WA COUNTRY BUILDERS PTY LTD and HATHERSAGE NOMINEES PTY LTD
[2016] WASAT 70
•15 JUNE 2016
JURISDICTION : STATE ADMINISTRATIVE TRIBUNAL
ACT: BUILDING SERVICES (COMPLAINT RESOLUTION and ADMINISTRATION) ACT 2011 (WA)
CITATION: WA COUNTRY BUILDERS PTY LTD and HATHERSAGE NOMINEES PTY LTD [2016] WASAT 70
MEMBER: MS N OWEN-CONWAY (MEMBER)
HEARD: DETERMINED ON THE DOCUMENTS
DELIVERED : 15 JUNE 2016
FILE NO/S: CC 1672 of 2015
BETWEEN: WA COUNTRY BUILDERS PTY LTD
Applicant
AND
HATHERSAGE NOMINEES PTY LTD
Respondent
Catchwords:
Costs Applicant's withdrawal of claim No evidence arising from withdrawal Turns on its facts
Legislation:
Building Services (Complaint Resolution and Administration) Act 2011 (WA), s 11, s 49
State Administrative Tribunal Act 2004 (WA), s 9, s 49(1), s 87
State Administrative Tribunal Rules 2004 (WA), r 42(2)
Result:
Application for costs refused
Summary of Tribunal's decision:
The applicant sought an order that the respondent pay the applicant the final instalment of the contract price pursuant to a home building contract. The respondent asserted that the applicant had not constructed the dwelling, the subject of the contract, to the contractually defined stage of 'practical completion'. The applicant asserted that the parties had varied the terms of the contract and by reason thereof, the parties had agreed that completion of specific work would satisfy the practical completion stage of construction. The applicant withdrew its claim against the respondent well before the final hearing of the proceeding. The respondent sought its costs of the proceedings against the applicant. The Tribunal concluded that there was a genuine dispute between the parties and that there was no evidence that the applicant had conducted the proceedings in a manner that prevented the Tribunal from attaining its statutory objectives specified in s 9 of the State Administrative Tribunal Act 2004 (WA) and that the withdrawal alone did not give rise to an inference that the applicant had conceded that its claim was without obvious merit. The respondent's application for an order for costs pursuant to s 87(2) of the State Administrative Tribunal Act 2004 (WA) and s 49 of the Building Services (Complaint Resolution and Administration) Act 2011 (WA) was refused and the Tribunal made an order consistently with s 87(1) of the State Administrative Tribunal Act 2004 (WA) that each party bear their own costs.
Category: B
Representation:
Counsel:
Applicant: Mr A Buchan
Respondent: Mr T Lyons
Solicitors:
Applicant: Hotchkin Hanly
Respondent: Gibson Lyons
Case(s) referred to in decision(s):
Chew and Director General of the Department of Education and Training[2006] WASAT 248
Hoskins and Daniel Vinci T/As D'Vinci Contracting [2011] WASAT 188
Pearce & Anor and Germain [2007] WASAT 291 (S)
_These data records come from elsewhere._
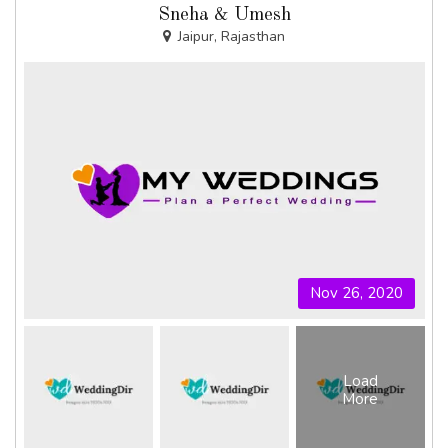
Sneha & Umesh
Jaipur, Rajasthan
Nov 26, 2020
Load
More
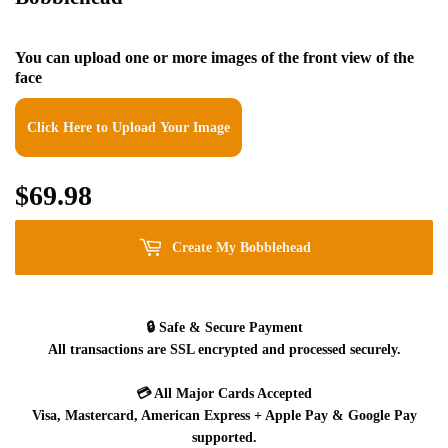
You can upload one or more images of the front view of the
face
Click Here to Upload Your Image
$69.98
$69.98
Create My Bobblehead
🔒
Safe & Secure Payment
All transactions are SSL encrypted and processed securely.
💳
All Major Cards Accepted
Visa, Mastercard, American Express + Apple Pay & Google Pay
supported.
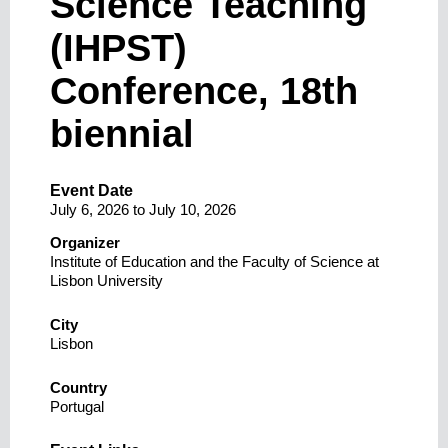
Science Teaching
(IHPST)
Conference, 18th
biennial
Event Date
July 6, 2026
to
July 10, 2026
Organizer
Institute of Education and the Faculty of Science at
Lisbon University
City
Lisbon
Country
Portugal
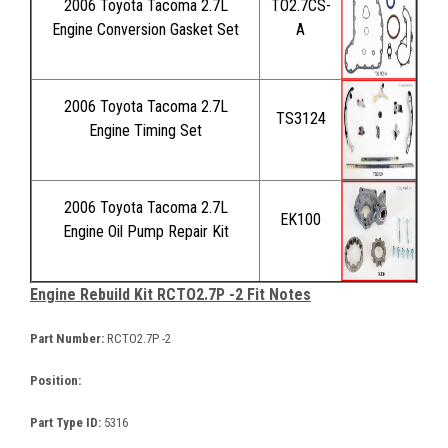
2006 Toyota Tacoma 2.7L
TO2.7CS-
Engine Conversion Gasket Set
A
2006 Toyota Tacoma 2.7L
TS3124
Engine Timing Set
2006 Toyota Tacoma 2.7L
EK100
Engine Oil Pump Repair Kit
Engine Rebuild Kit RCTO2.7P -2 Fit Notes
Part Number:
RCTO2.7P -2
Position:
Part Type ID:
5316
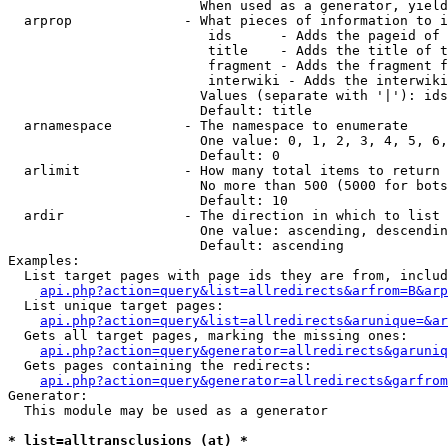
                        When used as a generator, yield
  arprop              - What pieces of information to i
                         ids      - Adds the pageid of 
                         title    - Adds the title of t
                         fragment - Adds the fragment f
                         interwiki - Adds the interwiki
                        Values (separate with '|'): ids
                        Default: title

  arnamespace         - The namespace to enumerate

                        One value: 0, 1, 2, 3, 4, 5, 6,
                        Default: 0

  arlimit             - How many total items to return

                        No more than 500 (5000 for bots
                        Default: 10

  ardir               - The direction in which to list

                        One value: ascending, descendin
                        Default: ascending

Examples:

  List target pages with page ids they are from, includ
api.php?action=query&list=allredirects&arfrom=B&arp
  List unique target pages:

api.php?action=query&list=allredirects&arunique=&ar
  Gets all target pages, marking the missing ones:

api.php?action=query&generator=allredirects&garuniq
  Gets pages containing the redirects:

api.php?action=query&generator=allredirects&garfrom
Generator:

  This module may be used as a generator

* list=alltransclusions (at) *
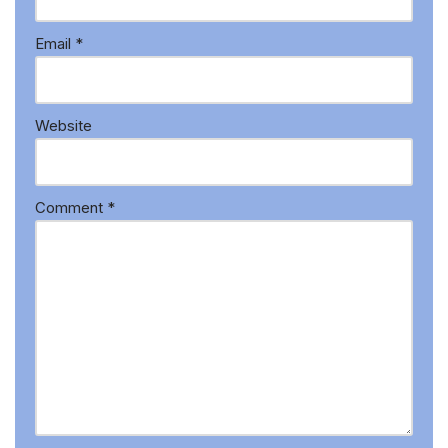
Email
*
Website
Comment
*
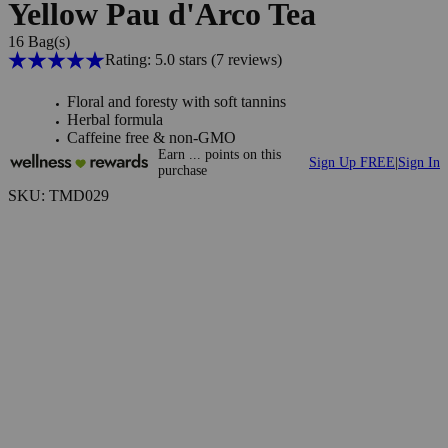
Yellow Pau d'Arco Tea
16 Bag(s)
Rating: 5.0 stars
(7
reviews
)
Floral and foresty with soft tannins
Herbal formula
Caffeine free & non-GMO
Earn
...
points
on this
Sign Up FREE
|
Sign In
purchase
SKU: TMD029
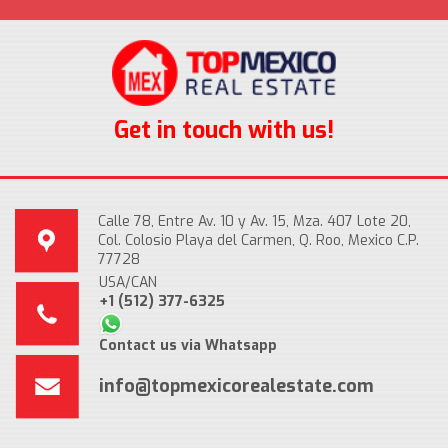
Get in touch with us!
Calle 78, Entre Av. 10 y Av. 15, Mza. 407 Lote 20,
Col. Colosio Playa del Carmen, Q. Roo, Mexico C.P.
77728
USA/CAN
+1 (512) 377-6325
Contact us via Whatsapp
info@topmexicorealestate.com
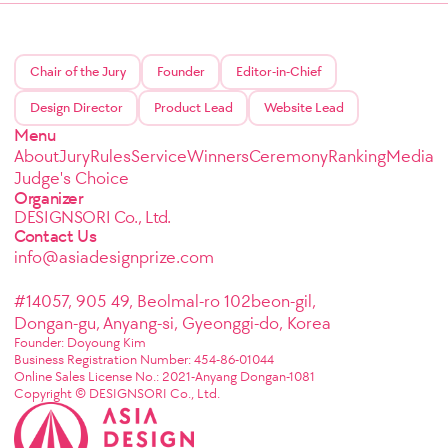
Chair of the Jury
Founder
Editor-in-Chief
Design Director
Product Lead
Website Lead
Menu
About
Jury
Rules
Service
Winners
Ceremony
Ranking
Media
Judge's Choice
Organizer
DESIGNSORI Co., Ltd.
Contact Us
info@asiadesignprize.com
#14057, 905 49, Beolmal-ro 102beon-gil,
Dongan-gu, Anyang-si, Gyeonggi-do, Korea
Founder: Doyoung Kim
Business Registration Number: 454-86-01044
Online Sales License No.: 2021-Anyang Dongan-1081
Copyright © DESIGNSORI Co., Ltd.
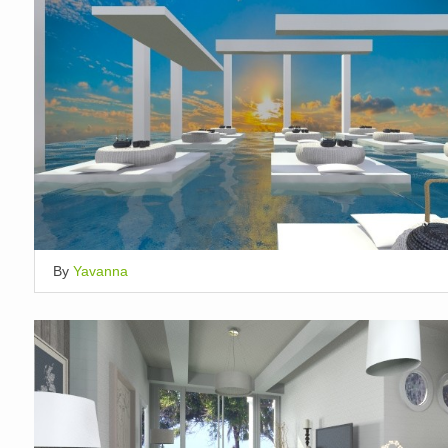
By
Yavanna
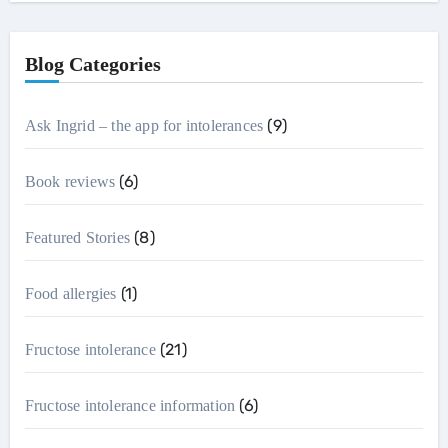
Blog Categories
(9)
Ask Ingrid – the app for intolerances
(6)
Book reviews
(8)
Featured Stories
(1)
Food allergies
(21)
Fructose intolerance
(6)
Fructose intolerance information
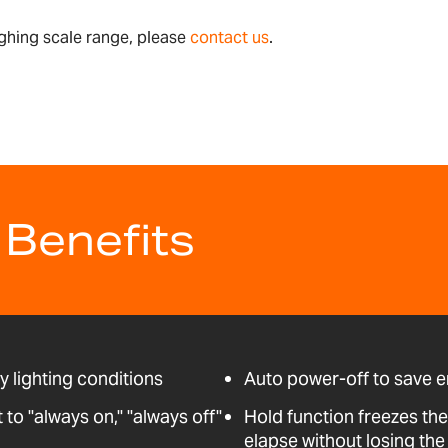
ghing scale range, please
contact us
.
 Benefits
ny lighting conditions
Auto power-off to save 
o "always on," "always off"
Hold function freezes the
elapse without losing the 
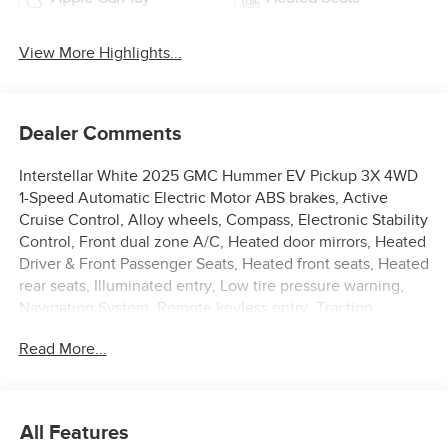
View More Highlights...
Dealer Comments
Interstellar White 2025 GMC Hummer EV Pickup 3X 4WD
1-Speed Automatic Electric Motor ABS brakes, Active
Cruise Control, Alloy wheels, Compass, Electronic Stability
Control, Front dual zone A/C, Heated door mirrors, Heated
Driver & Front Passenger Seats, Heated front seats, Heated
rear seats, Illuminated entry, Low tire pressure warning,
Navigation System, Remote keyless entry, Traction
control.
Read More...
58/46 City/Highway MPG
All Features
**Price Displayed does not qualify with special finance or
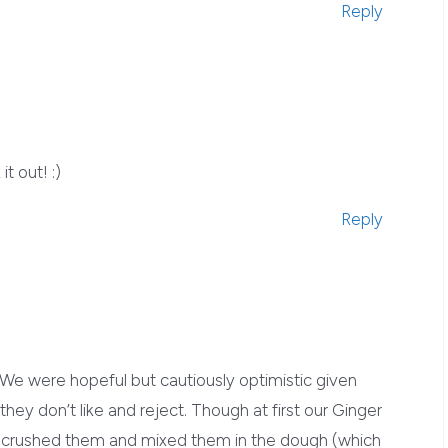
Reply
t out! :)
Reply
e were hopeful but cautiously optimistic given
hey don’t like and reject. Though at first our Ginger
e crushed them and mixed them in the dough (which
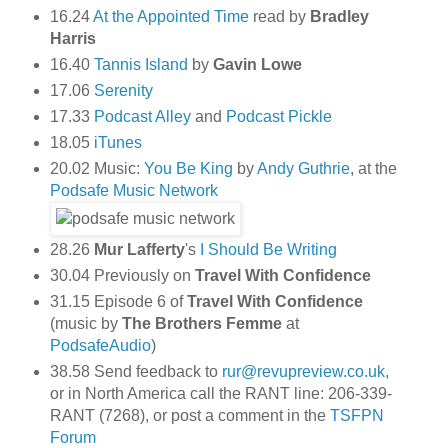
16.24
At the Appointed Time
read by
Bradley
Harris
16.40
Tannis Island
by
Gavin Lowe
17.06
Serenity
17.33
Podcast Alley
and
Podcast Pickle
18.05
iTunes
20.02 Music:
You Be King
by
Andy Guthrie
, at the
Podsafe Music Network
28.26
Mur Lafferty
's
I Should Be Writing
30.04 Previously on
Travel With Confidence
31.15 Episode 6 of
Travel With Confidence
(music by
The Brothers Femme
at
PodsafeAudio
)
38.58 Send feedback to
rur@revupreview.co.uk
,
or in North America call the RANT line: 206-339-
RANT (7268), or post a comment in the
TSFPN
Forum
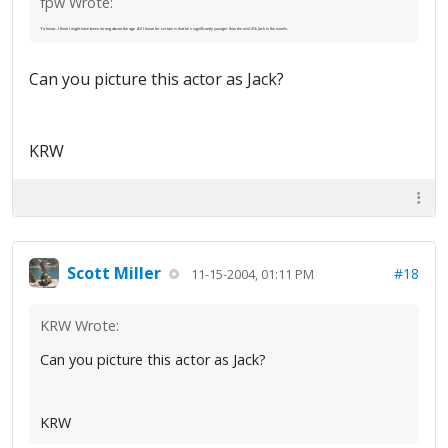
fpw Wrote:
Ya know...I think I might have been wrong about the age. All I know for certain is that he's significantly younger than the mid-30s Jack in the novels.
Can you picture this actor as Jack?
KRW
Scott Miller
#18
11-15-2004, 01:11 PM
KRW Wrote:
Can you picture this actor as Jack?
KRW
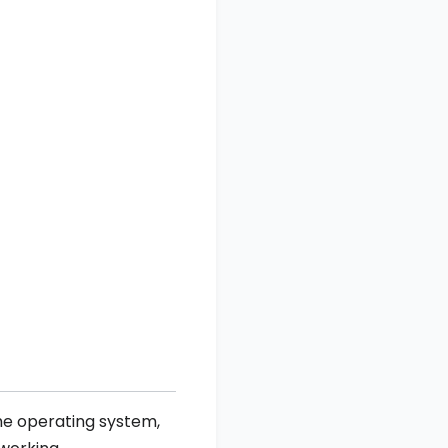
he operating system,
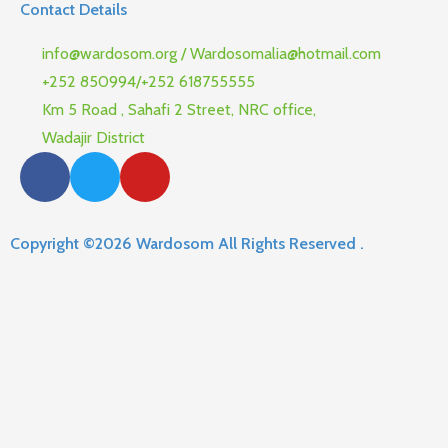
Contact Details
info@wardosom.org / Wardosomalia@hotmail.com
+252 850994/+252 618755555
Km 5 Road , Sahafi 2 Street, NRC office,
Wadajir District
Copyright ©2026 Wardosom All Rights Reserved .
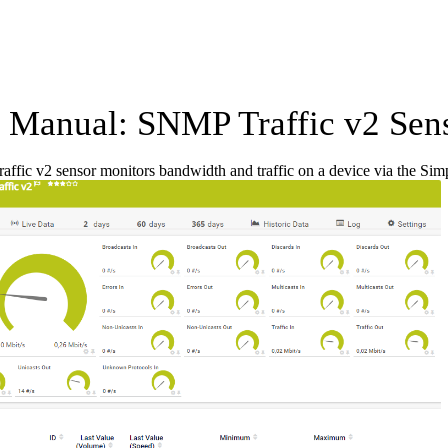
Manual: SNMP Traffic v2 Sen
ffic v2 sensor monitors bandwidth and traffic on a device via the 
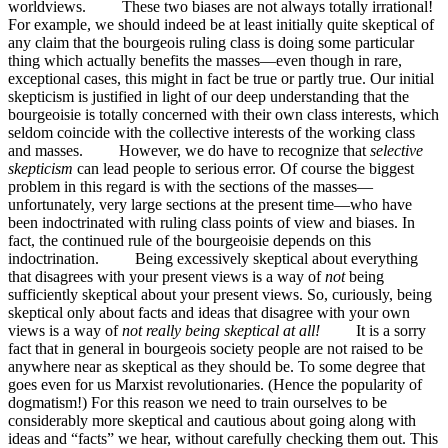
worldviews. These two biases are not always totally irrational!
For example, we should indeed be at least initially quite skeptical of
any claim that the bourgeois ruling class is doing some particular
thing which actually benefits the masses—even though in rare,
exceptional cases, this might in fact be true or partly true. Our initial
skepticism is justified in light of our deep understanding that the
bourgeoisie is totally concerned with their own class interests, which
seldom coincide with the collective interests of the working class
and masses. However, we do have to recognize that
selective
skepticism
can lead people to serious error. Of course the biggest
problem in this regard is with the sections of the masses—
unfortunately, very large sections at the present time—who have
been indoctrinated with ruling class points of view and biases. In
fact, the continued rule of the bourgeoisie depends on this
indoctrination. Being excessively skeptical about everything
that disagrees with your present views is a way of
not
being
sufficiently skeptical about your present views. So, curiously, being
skeptical only about facts and ideas that disagree with your own
views is a way of
not really being skeptical at all!
It is a sorry
fact that in general in bourgeois society people are not raised to be
anywhere near as skeptical as they should be. To some degree that
goes even for us Marxist revolutionaries. (Hence the popularity of
dogmatism!) For this reason we need to train ourselves to be
considerably more skeptical and cautious about going along with
ideas and “facts” we hear, without carefully checking them out. This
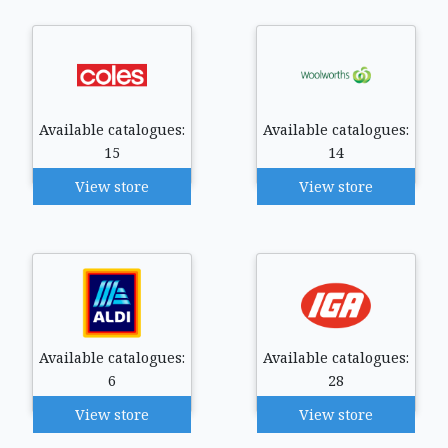
Available catalogues:
Available catalogues:
15
14
View store
View store
Available catalogues:
Available catalogues:
6
28
View store
View store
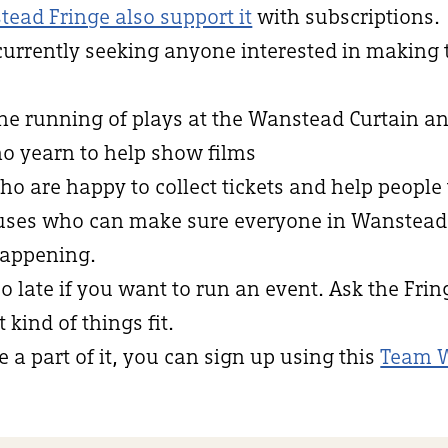
tead Fringe also support it
with subscriptions.
currently seeking anyone interested in making
the running of plays at the Wanstead Curtain an
ho yearn to help show films
who are happy to collect tickets and help people 
niuses who can make sure everyone in Wanstea
appening.
oo late if you want to run an event. Ask the Fri
kind of things fit.
e a part of it, you can sign up using this
Team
Western Australia Planning Commission v Questdale Holdings Pty Ltd [2016] WASCA 32
REASONS FOR DECISION OF THE TRIBUNAL:
The substantive application
On 26 October 2015, the delegate of the Building Commissioner of Western Australia (Commissioner) made a decision to refer the complaint by WA Country Builders Pty Ltd (applicant) against Hathersage Nominees Pty Ltd (respondent) made on 14 October 2015 to the Tribunal, pursuant to s 11 of the Building Services (Complaint Resolution and Administration) Act 2011 (WA) (BSCRA Act). In that complaint (and the application before the Tribunal), the applicant sought an order that the respondent pay the applicant a sum of money that it said was payable and owing under a Lump Sum Building Contract for the construction of a residential dwelling at No 247 (Lot 3) Carter Road, Wilyabrup (building) between the parties dated 29 March 2012 (contract) as varied by a variation agreement between the parties dated 31 March 2015 (variation). The respondent seeks an order in the sum of $81,107, being the balance of the contract price plus interest on that sum at the rate of 18% per annum from 31 July 2015, being the date when the principal sum was due for payment.
The proceedings in the Tribunal and relevant facts
The proceeding was listed for a directions hearing on 24 November 2015. Orders were made directing the parties to file their respective statements of issues, facts and contentions, documents and witness statements. On 12 January 2016, the orders for directions were amended to allow for additional time for compliance, following a dispute over the respondent obtaining access to the building. It is noted that at this time, the applicant retained and exercised exclusive access to the building. The respondent had sought access to inspect the building but that request had not been granted. Ultimately, the proceeding was listed for a directions hearing to resolve the impasse.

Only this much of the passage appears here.